< Job 29 >

1 Job vervolgde zijn rede, en sprak
And Job adds to lift up his allegory and says:
2 Ach, was ik als in vroeger maanden, In de tijd, toen God mij behoedde,
“Who makes me as [in] months past, As [in] the days of God’s preserving me?
3 Toen Hij zijn lamp boven mijn hoofd liet stralen, En ik bij zijn licht door de duisternis ging;
In His causing His lamp to shine on my head, By His light I walk [through] darkness.
4 Zoals ik was in mijn beste dagen Toen God mijn tent nog beschutte!
As I have been in days of my maturity, And the counsel of God on my tent.
5 Toen de Almachtige nog met mij was, Mijn kinderen mij nog omringden;
When yet the Mighty One [is] with me. Around me—my young ones,
6 Toen mijn voeten zich baadden in boter, De rots, waar ik stond, beken olie liet stromen;
When washing my goings with butter, And the firm rock [is] with me—streams of oil.
7 Als ik uitging naar de poort van de stad, En op het plein mijn zetel liet zetten:
When I go out to the gate by the city, In a broad place I prepare my seat.

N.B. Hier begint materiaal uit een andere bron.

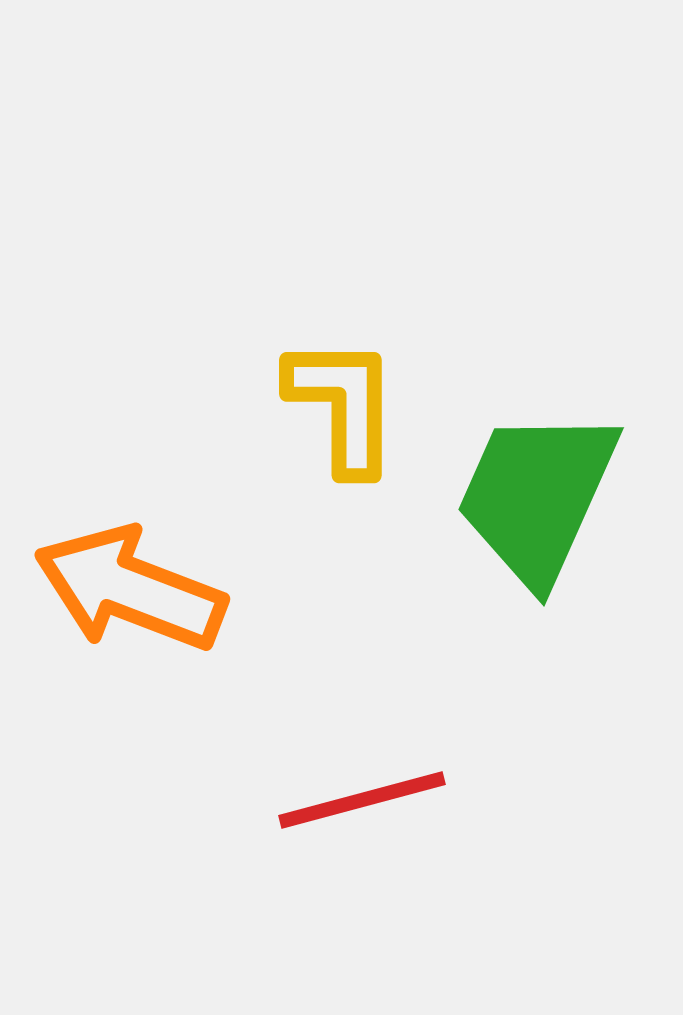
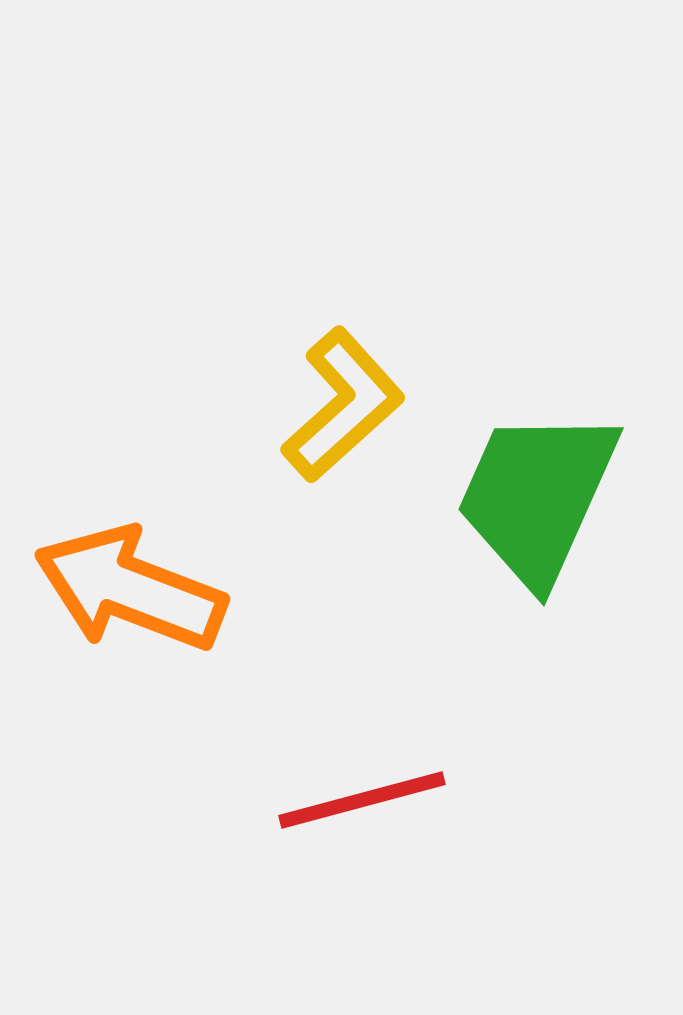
yellow L-shape: rotated 48 degrees clockwise
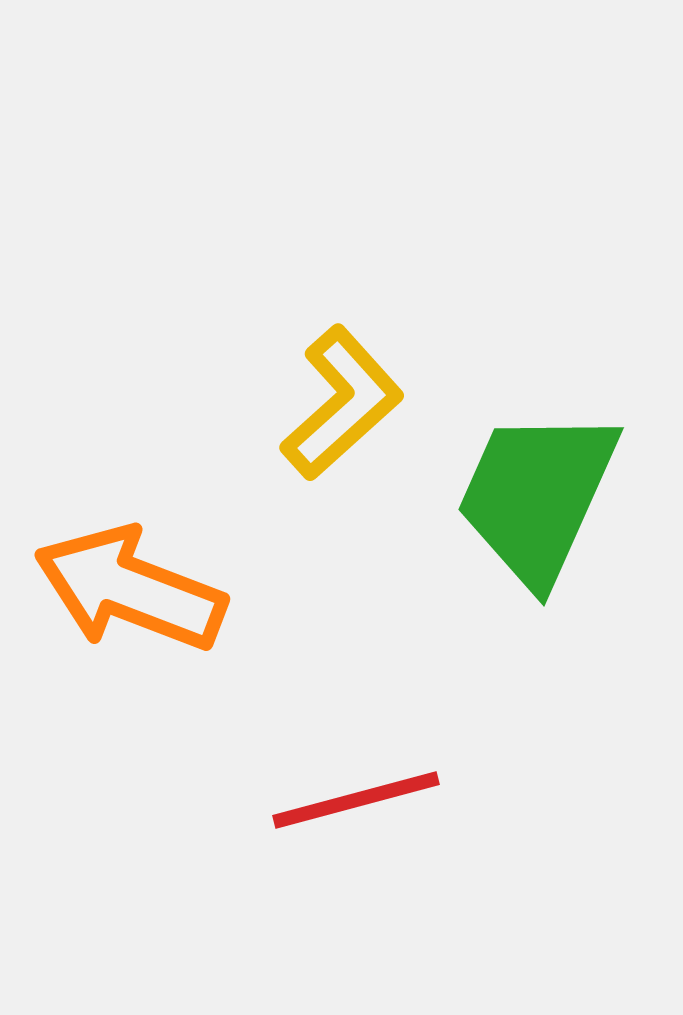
yellow L-shape: moved 1 px left, 2 px up
red line: moved 6 px left
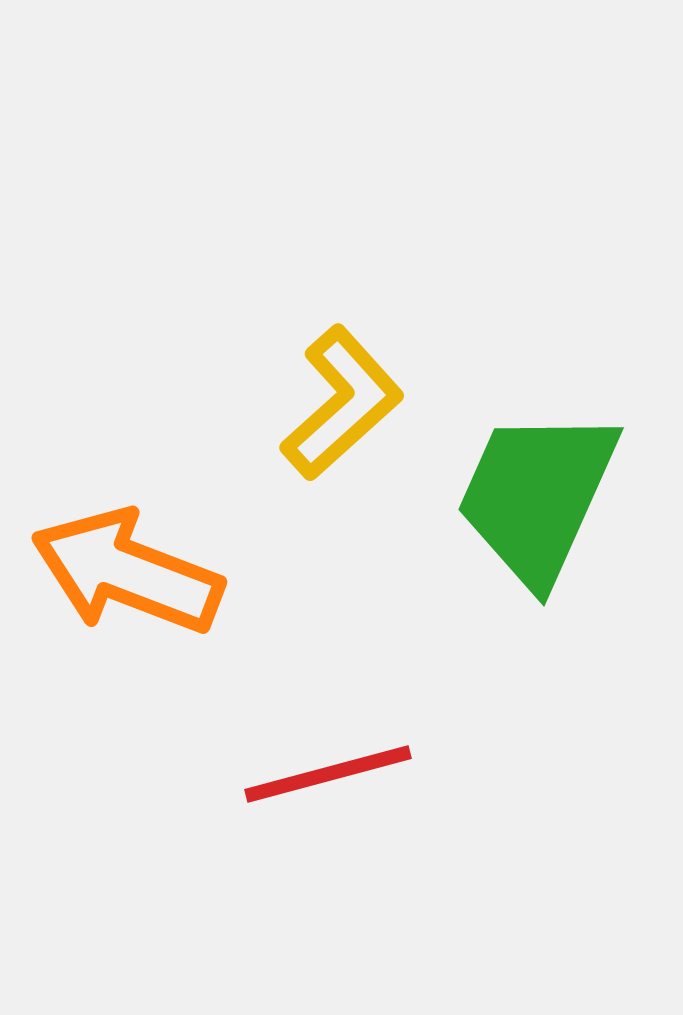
orange arrow: moved 3 px left, 17 px up
red line: moved 28 px left, 26 px up
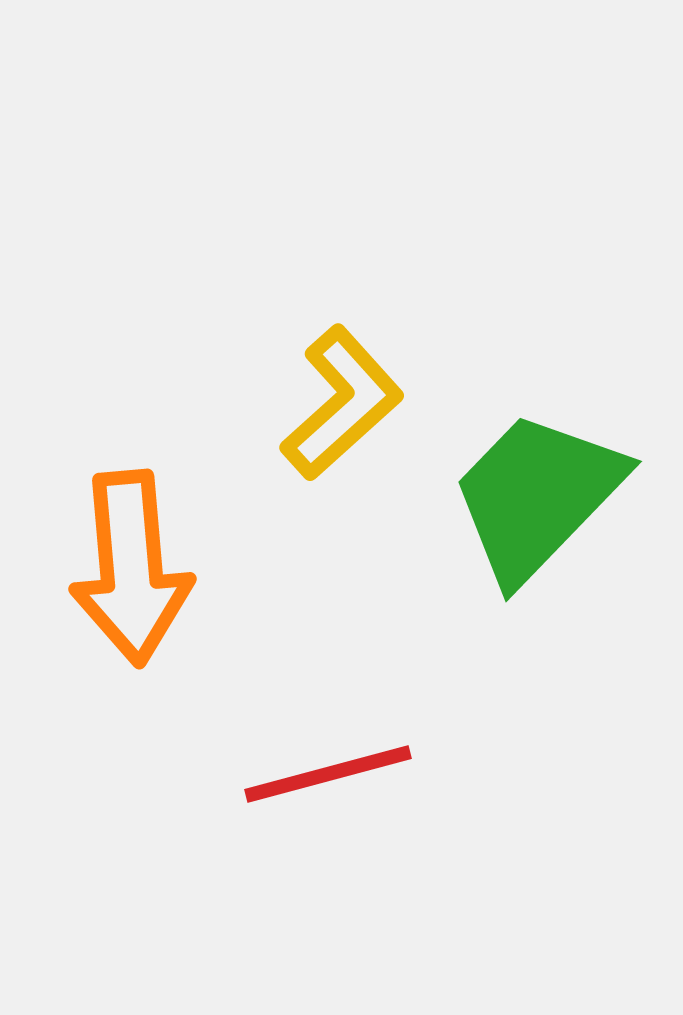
green trapezoid: rotated 20 degrees clockwise
orange arrow: moved 4 px right, 4 px up; rotated 116 degrees counterclockwise
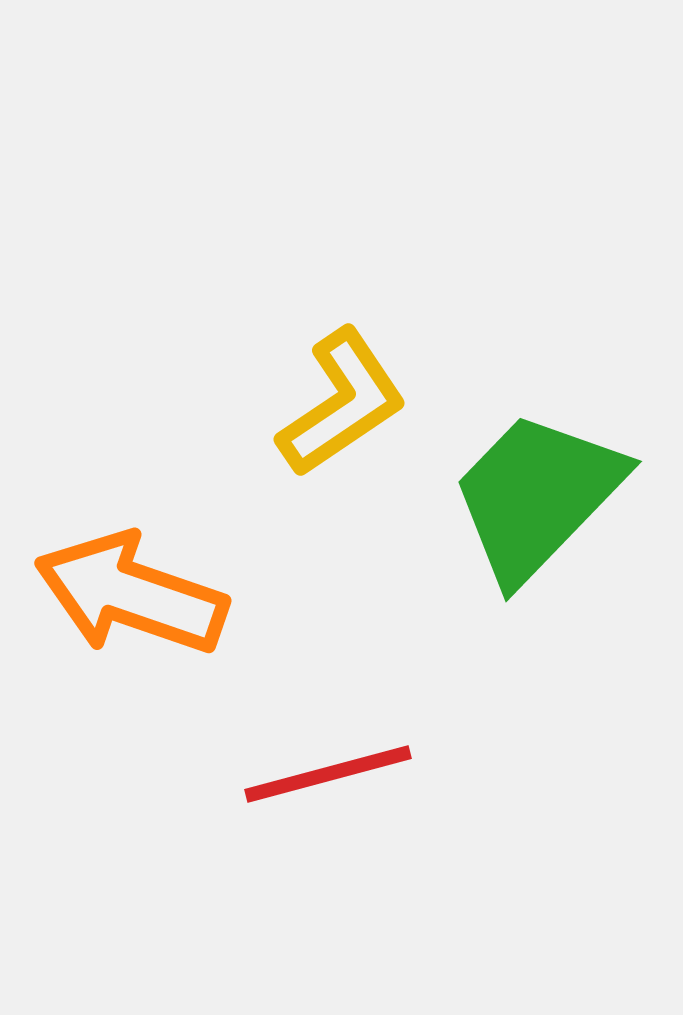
yellow L-shape: rotated 8 degrees clockwise
orange arrow: moved 26 px down; rotated 114 degrees clockwise
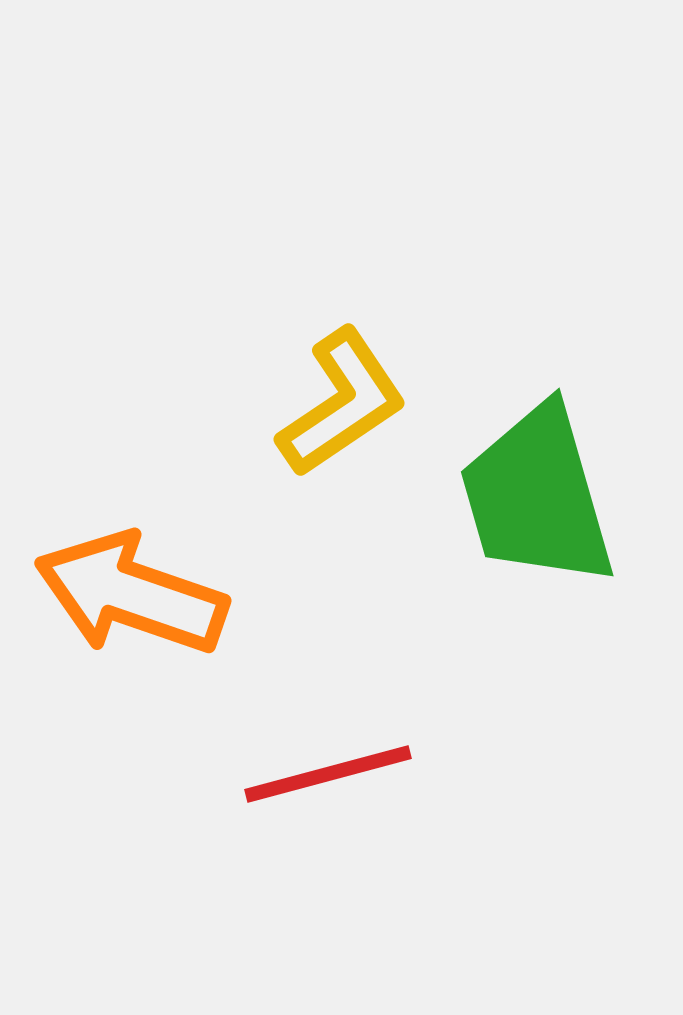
green trapezoid: rotated 60 degrees counterclockwise
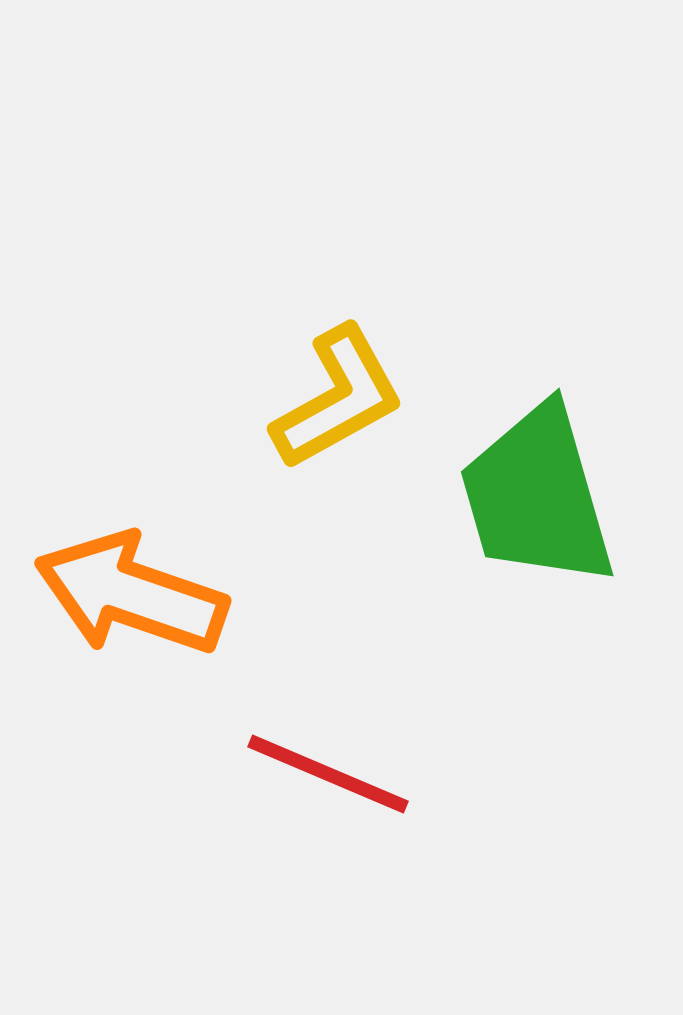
yellow L-shape: moved 4 px left, 5 px up; rotated 5 degrees clockwise
red line: rotated 38 degrees clockwise
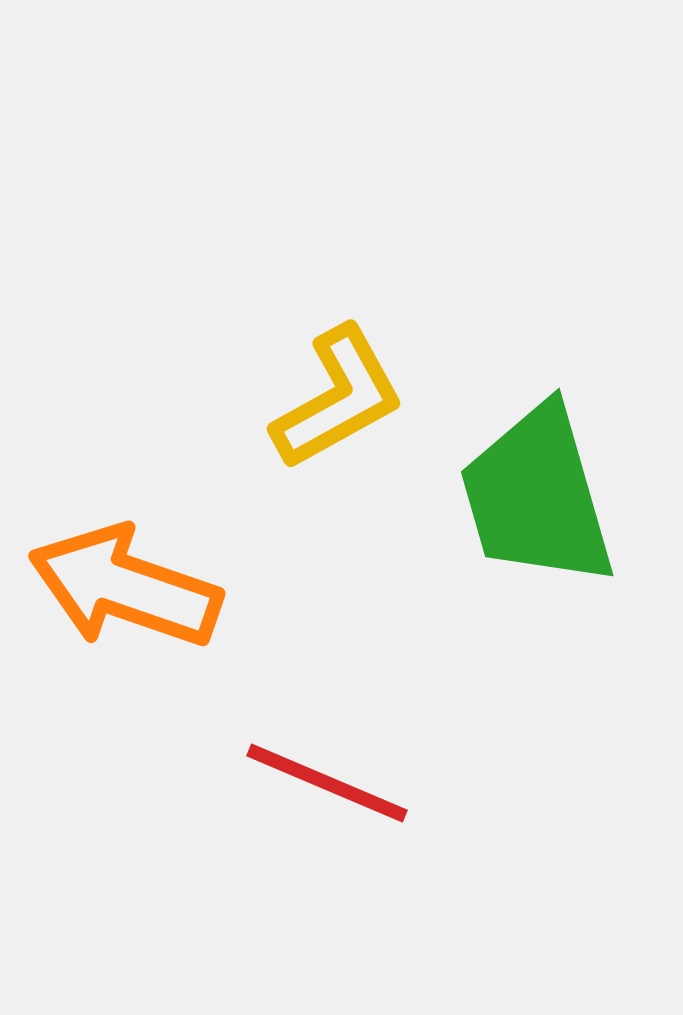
orange arrow: moved 6 px left, 7 px up
red line: moved 1 px left, 9 px down
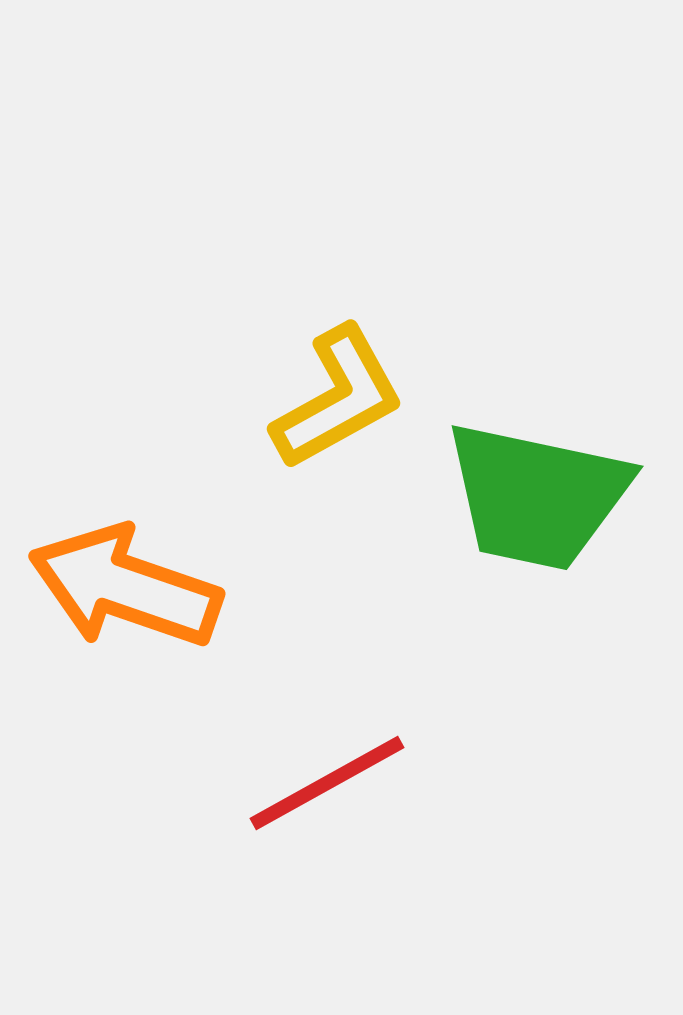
green trapezoid: rotated 62 degrees counterclockwise
red line: rotated 52 degrees counterclockwise
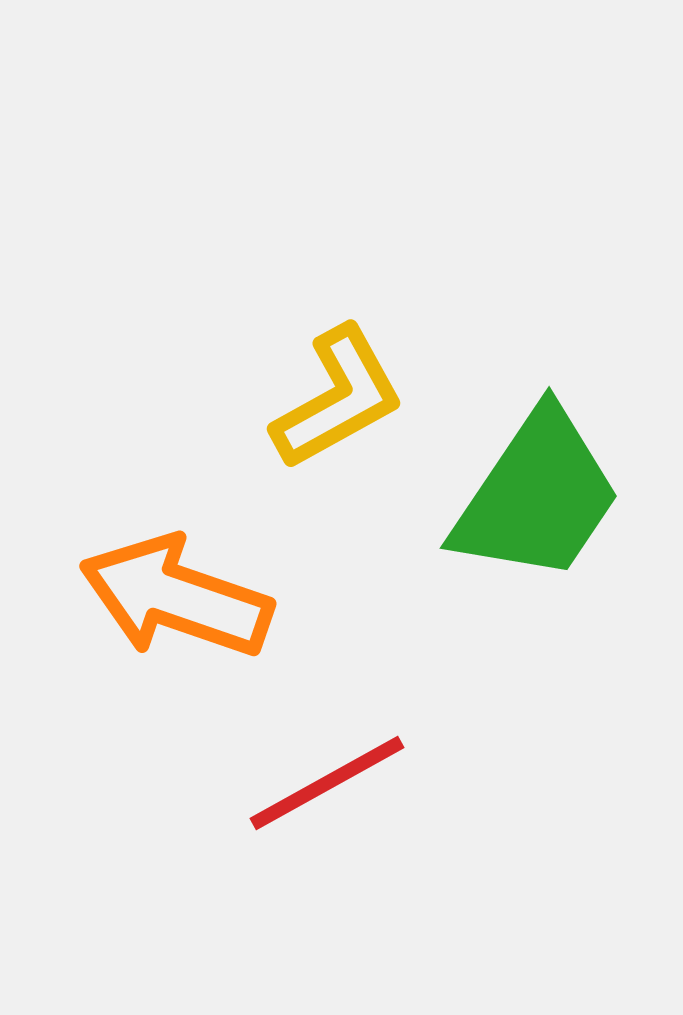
green trapezoid: rotated 68 degrees counterclockwise
orange arrow: moved 51 px right, 10 px down
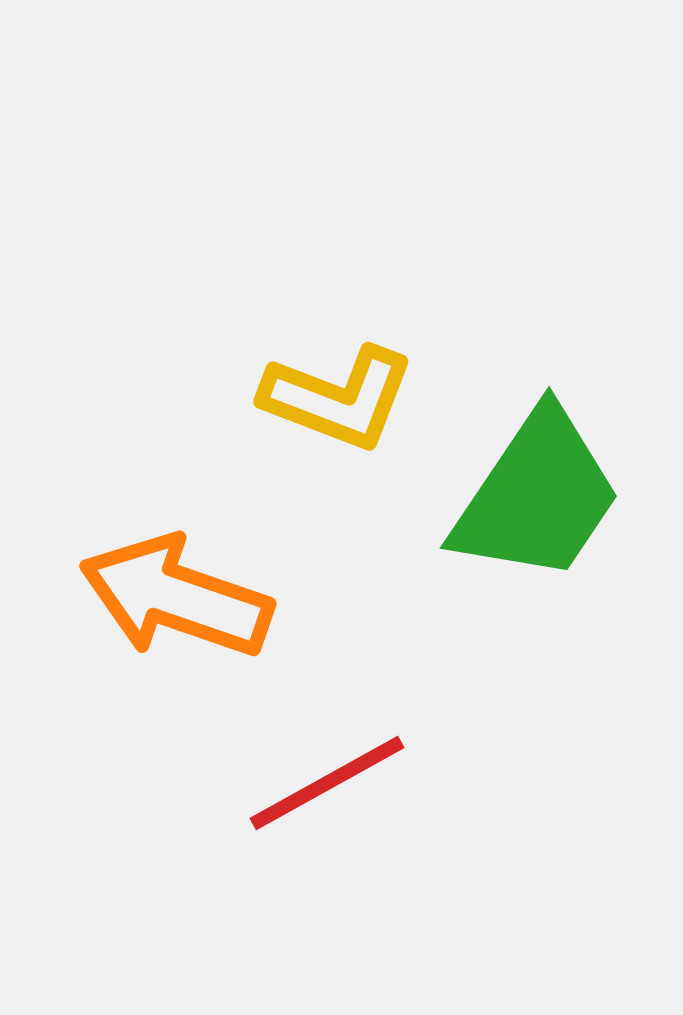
yellow L-shape: rotated 50 degrees clockwise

8 Trokken de jongemannen zich terug, zodra ze mij zagen, Rezen de grijsaards op en bleven staan,
Youths have seen me, and they have been hidden, And the aged have risen—they stood up.
9 Staakten de edelen hun gesprek En legden de hand op hun mond.
Princes have kept in words, And they place a hand on their mouth.
10 De stem der leiders verstomde, Hun tong kleefde aan hun gehemelte vast;
The voice of leaders has been hidden, And their tongue has cleaved to the palate.
11 Toen het oor, dat het hoorde, mij gelukkig prees En het oog, dat het zag, mij bijval schonk!
For the ear heard, and declares me blessed, And the eye has seen, and testifies [to] me.
12 Want ik hielp den arme, die om bijstand riep, Den wees, die geen helper meer had;
For I deliver the afflicted who is crying, And the fatherless who has no helper.
13 Dien de ondergang dreigde, zegende mij, Het hart der weduwe vrolijkte ik op;
The blessing of the perishing comes on me, And I cause the heart of the widow to sing.
14 Rechtschapenheid trok ik aan als een kleed, Mijn gerechtigheid als een mantel en kroon.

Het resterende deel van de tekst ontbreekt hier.